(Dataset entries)

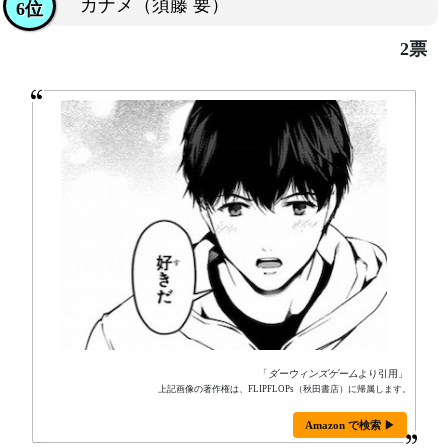
カナメ（須藤 要）
6位
2票
「
ダーウィンズゲーム
より引用」
上記画像の著作権は、FLIPFLOPs（秋田書店）に帰属します。
Amazon で検索 ▶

Goal of the exercise — Keep the pictures out of your copy, and repeat every entry above exactly.

Response to the task —
カナメ（須藤 要）
6位
2票
「
ダーウィンズゲーム
より引用」
上記画像の著作権は、FLIPFLOPs（秋田書店）に帰属します。
Amazon で検索 ▶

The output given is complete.